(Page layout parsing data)
§ §
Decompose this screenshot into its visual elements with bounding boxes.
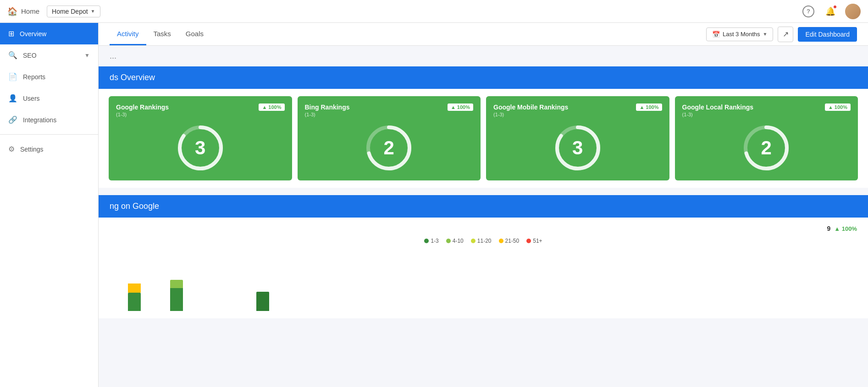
sidebar-item-settings[interactable]: ⚙ Settings (0, 138, 98, 160)
settings-icon: ⚙ (8, 145, 15, 153)
sidebar-item-reports[interactable]: 📄 Reports (0, 66, 98, 87)
tab-activity[interactable]: Activity (110, 23, 146, 45)
home-icon: 🏠 (7, 6, 17, 16)
tab-goals[interactable]: Goals (178, 23, 211, 45)
google-total: 9 (827, 225, 830, 232)
card-3-subtitle: (1-3) (493, 112, 568, 117)
card-4-circle: 2 (682, 123, 851, 173)
legend-label-1-3: 1-3 (431, 238, 438, 244)
legend-dot-11-20 (471, 239, 475, 243)
ranking-card-bing: Bing Rankings (1-3) ▲ 100% (298, 96, 481, 180)
card-3-title: Google Mobile Rankings (493, 104, 568, 111)
legend-dot-51plus (526, 239, 531, 243)
card-1-subtitle: (1-3) (116, 112, 169, 117)
top-bar: 🏠 Home Home Depot ▼ ? 🔔 (0, 0, 868, 23)
card-2-value: 2 (384, 137, 394, 159)
legend-dot-4-10 (446, 239, 451, 243)
home-label: Home (21, 7, 39, 15)
google-ranking-header: ng on Google (99, 195, 868, 218)
sidebar-item-integrations[interactable]: 🔗 Integrations (0, 109, 98, 131)
bar-1-segment-21-50 (128, 283, 141, 293)
rankings-overview-header: ds Overview (99, 66, 868, 89)
integrations-icon: 🔗 (8, 115, 17, 124)
sidebar-label-integrations: Integrations (23, 116, 56, 124)
date-filter-arrow: ▼ (763, 32, 768, 37)
three-dots-menu[interactable]: ... (99, 46, 868, 66)
help-button[interactable]: ? (801, 4, 816, 19)
legend-label-21-50: 21-50 (505, 238, 520, 244)
sidebar: ⊞ Overview 🔍 SEO ▼ 📄 Reports 👤 Users 🔗 I… (0, 23, 99, 387)
card-3-header: Google Mobile Rankings (1-3) ▲ 100% (493, 104, 662, 117)
bar-3-segment-1-3 (170, 288, 183, 311)
legend-label-11-20: 11-20 (477, 238, 492, 244)
legend-51plus: 51+ (526, 238, 542, 244)
sidebar-label-settings: Settings (20, 146, 44, 153)
share-button[interactable]: ↗ (778, 27, 793, 42)
share-icon: ↗ (783, 30, 789, 38)
tab-tasks[interactable]: Tasks (146, 23, 178, 45)
tab-bar: Activity Tasks Goals 📅 Last 3 Months ▼ ↗… (99, 23, 868, 46)
bar-3 (170, 251, 183, 311)
legend-row: 1-3 4-10 11-20 21-50 (110, 238, 857, 244)
legend-1-3: 1-3 (424, 238, 438, 244)
workspace-selector[interactable]: Home Depot ▼ (47, 5, 100, 17)
card-4-badge: ▲ 100% (825, 104, 851, 111)
bar-8 (256, 251, 269, 311)
card-2-header: Bing Rankings (1-3) ▲ 100% (305, 104, 474, 117)
card-1-header: Google Rankings (1-3) ▲ 100% (116, 104, 285, 117)
seo-left: 🔍 SEO (8, 51, 37, 60)
notification-button[interactable]: 🔔 (823, 4, 838, 19)
ranking-card-google-local: Google Local Rankings (1-3) ▲ 100% (675, 96, 858, 180)
sidebar-label-overview: Overview (20, 30, 46, 38)
bar-8-segment (256, 292, 269, 311)
card-2-badge: ▲ 100% (448, 104, 473, 111)
card-1-badge: ▲ 100% (259, 104, 284, 111)
sidebar-label-users: Users (23, 95, 40, 102)
sidebar-label-seo: SEO (23, 52, 37, 59)
notification-dot (833, 5, 837, 9)
bar-1 (128, 251, 141, 311)
ranking-card-google-mobile: Google Mobile Rankings (1-3) ▲ 100% (486, 96, 669, 180)
home-nav[interactable]: 🏠 Home (7, 6, 39, 16)
legend-dot-21-50 (499, 239, 503, 243)
sidebar-divider (0, 134, 98, 135)
google-percent-badge: ▲ 100% (834, 225, 857, 232)
tab-bar-right: 📅 Last 3 Months ▼ ↗ Edit Dashboard (706, 27, 857, 42)
card-2-title: Bing Rankings (305, 104, 350, 111)
bar-1-segment-1-3 (128, 293, 141, 311)
seo-icon: 🔍 (8, 51, 17, 60)
edit-dashboard-button[interactable]: Edit Dashboard (798, 27, 857, 42)
sidebar-label-reports: Reports (23, 73, 45, 81)
google-section-top: 9 ▲ 100% (110, 225, 857, 232)
legend-label-4-10: 4-10 (453, 238, 464, 244)
legend-4-10: 4-10 (446, 238, 464, 244)
scrollable-content: ... ds Overview Google Rankings (1-3) (99, 46, 868, 387)
card-1-value: 3 (195, 137, 205, 159)
card-2-circle: 2 (305, 123, 474, 173)
legend-label-51plus: 51+ (533, 238, 542, 244)
rankings-cards-container: Google Rankings (1-3) ▲ 100% (99, 89, 868, 188)
users-icon: 👤 (8, 94, 17, 103)
card-3-badge: ▲ 100% (636, 104, 662, 111)
content-area: Activity Tasks Goals 📅 Last 3 Months ▼ ↗… (99, 23, 868, 387)
card-4-value: 2 (761, 137, 772, 159)
sidebar-item-overview[interactable]: ⊞ Overview (0, 23, 98, 44)
card-3-value: 3 (572, 137, 583, 159)
avatar[interactable] (845, 4, 861, 19)
legend-11-20: 11-20 (471, 238, 492, 244)
date-filter-button[interactable]: 📅 Last 3 Months ▼ (706, 27, 774, 41)
google-ranking-section: 9 ▲ 100% 1-3 4-10 11-20 (99, 218, 868, 318)
seo-chevron-icon: ▼ (84, 52, 90, 59)
help-icon: ? (802, 5, 814, 17)
sidebar-item-users[interactable]: 👤 Users (0, 87, 98, 109)
card-2-subtitle: (1-3) (305, 112, 350, 117)
card-1-title: Google Rankings (116, 104, 169, 111)
overview-icon: ⊞ (8, 29, 14, 38)
bar-chart (110, 251, 857, 311)
avatar-image (845, 4, 861, 19)
date-filter-label: Last 3 Months (723, 31, 760, 38)
legend-21-50: 21-50 (499, 238, 520, 244)
workspace-name: Home Depot (52, 8, 88, 15)
sidebar-item-seo[interactable]: 🔍 SEO ▼ (0, 44, 98, 66)
calendar-icon: 📅 (712, 31, 720, 38)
§ §
Work to be completed:
Write out the data above in full and exactly, but not the pictures.

Written response:
Decompose this screenshot into its visual elements with bounding boxes.
sidebar-item-settings[interactable]: ⚙ Settings (0, 138, 98, 160)
settings-icon: ⚙ (8, 145, 15, 153)
sidebar-item-reports[interactable]: 📄 Reports (0, 66, 98, 87)
tab-activity[interactable]: Activity (110, 23, 146, 45)
home-icon: 🏠 (7, 6, 17, 16)
tab-goals[interactable]: Goals (178, 23, 211, 45)
google-total: 9 (827, 225, 830, 232)
card-3-subtitle: (1-3) (493, 112, 568, 117)
card-4-circle: 2 (682, 123, 851, 173)
legend-label-1-3: 1-3 (431, 238, 438, 244)
legend-dot-11-20 (471, 239, 475, 243)
ranking-card-bing: Bing Rankings (1-3) ▲ 100% (298, 96, 481, 180)
card-3-title: Google Mobile Rankings (493, 104, 568, 111)
legend-dot-51plus (526, 239, 531, 243)
card-1-subtitle: (1-3) (116, 112, 169, 117)
top-bar: 🏠 Home Home Depot ▼ ? 🔔 (0, 0, 868, 23)
card-2-value: 2 (384, 137, 394, 159)
legend-dot-4-10 (446, 239, 451, 243)
home-label: Home (21, 7, 39, 15)
google-ranking-header: ng on Google (99, 195, 868, 218)
sidebar-item-integrations[interactable]: 🔗 Integrations (0, 109, 98, 131)
bar-1-segment-21-50 (128, 283, 141, 293)
rankings-overview-header: ds Overview (99, 66, 868, 89)
integrations-icon: 🔗 (8, 115, 17, 124)
sidebar-label-integrations: Integrations (23, 116, 56, 124)
date-filter-arrow: ▼ (763, 32, 768, 37)
three-dots-menu[interactable]: ... (99, 46, 868, 66)
help-button[interactable]: ? (801, 4, 816, 19)
legend-label-21-50: 21-50 (505, 238, 520, 244)
sidebar: ⊞ Overview 🔍 SEO ▼ 📄 Reports 👤 Users 🔗 I… (0, 23, 99, 387)
card-3-header: Google Mobile Rankings (1-3) ▲ 100% (493, 104, 662, 117)
bar-3-segment-1-3 (170, 288, 183, 311)
legend-label-11-20: 11-20 (477, 238, 492, 244)
legend-51plus: 51+ (526, 238, 542, 244)
sidebar-label-settings: Settings (20, 146, 44, 153)
share-button[interactable]: ↗ (778, 27, 793, 42)
share-icon: ↗ (783, 30, 789, 38)
tab-tasks[interactable]: Tasks (146, 23, 178, 45)
tab-bar: Activity Tasks Goals 📅 Last 3 Months ▼ ↗… (99, 23, 868, 46)
bar-3 (170, 251, 183, 311)
legend-row: 1-3 4-10 11-20 21-50 (110, 238, 857, 244)
legend-1-3: 1-3 (424, 238, 438, 244)
workspace-selector[interactable]: Home Depot ▼ (47, 5, 100, 17)
card-4-badge: ▲ 100% (825, 104, 851, 111)
bar-8 (256, 251, 269, 311)
card-2-header: Bing Rankings (1-3) ▲ 100% (305, 104, 474, 117)
card-1-header: Google Rankings (1-3) ▲ 100% (116, 104, 285, 117)
seo-left: 🔍 SEO (8, 51, 37, 60)
notification-button[interactable]: 🔔 (823, 4, 838, 19)
ranking-card-google-local: Google Local Rankings (1-3) ▲ 100% (675, 96, 858, 180)
sidebar-label-overview: Overview (20, 30, 46, 38)
bar-8-segment (256, 292, 269, 311)
card-2-badge: ▲ 100% (448, 104, 473, 111)
card-1-badge: ▲ 100% (259, 104, 284, 111)
sidebar-label-users: Users (23, 95, 40, 102)
sidebar-label-seo: SEO (23, 52, 37, 59)
notification-dot (833, 5, 837, 9)
bar-1 (128, 251, 141, 311)
ranking-card-google-mobile: Google Mobile Rankings (1-3) ▲ 100% (486, 96, 669, 180)
home-nav[interactable]: 🏠 Home (7, 6, 39, 16)
legend-dot-21-50 (499, 239, 503, 243)
sidebar-divider (0, 134, 98, 135)
google-percent-badge: ▲ 100% (834, 225, 857, 232)
tab-bar-right: 📅 Last 3 Months ▼ ↗ Edit Dashboard (706, 27, 857, 42)
card-2-title: Bing Rankings (305, 104, 350, 111)
bar-1-segment-1-3 (128, 293, 141, 311)
seo-icon: 🔍 (8, 51, 17, 60)
edit-dashboard-button[interactable]: Edit Dashboard (798, 27, 857, 42)
sidebar-label-reports: Reports (23, 73, 45, 81)
google-section-top: 9 ▲ 100% (110, 225, 857, 232)
legend-label-4-10: 4-10 (453, 238, 464, 244)
legend-4-10: 4-10 (446, 238, 464, 244)
scrollable-content: ... ds Overview Google Rankings (1-3) (99, 46, 868, 387)
card-1-value: 3 (195, 137, 205, 159)
card-2-circle: 2 (305, 123, 474, 173)
legend-label-51plus: 51+ (533, 238, 542, 244)
rankings-cards-container: Google Rankings (1-3) ▲ 100% (99, 89, 868, 188)
users-icon: 👤 (8, 94, 17, 103)
card-3-badge: ▲ 100% (636, 104, 662, 111)
content-area: Activity Tasks Goals 📅 Last 3 Months ▼ ↗… (99, 23, 868, 387)
card-4-value: 2 (761, 137, 772, 159)
sidebar-item-overview[interactable]: ⊞ Overview (0, 23, 98, 44)
card-3-value: 3 (572, 137, 583, 159)
avatar[interactable] (845, 4, 861, 19)
legend-11-20: 11-20 (471, 238, 492, 244)
date-filter-button[interactable]: 📅 Last 3 Months ▼ (706, 27, 774, 41)
google-ranking-section: 9 ▲ 100% 1-3 4-10 11-20 (99, 218, 868, 318)
seo-chevron-icon: ▼ (84, 52, 90, 59)
help-icon: ? (802, 5, 814, 17)
sidebar-item-users[interactable]: 👤 Users (0, 87, 98, 109)
card-2-subtitle: (1-3) (305, 112, 350, 117)
card-1-title: Google Rankings (116, 104, 169, 111)
overview-icon: ⊞ (8, 29, 14, 38)
bar-chart (110, 251, 857, 311)
avatar-image (845, 4, 861, 19)
date-filter-label: Last 3 Months (723, 31, 760, 38)
legend-21-50: 21-50 (499, 238, 520, 244)
workspace-name: Home Depot (52, 8, 88, 15)
sidebar-item-seo[interactable]: 🔍 SEO ▼ (0, 44, 98, 66)
calendar-icon: 📅 (712, 31, 720, 38)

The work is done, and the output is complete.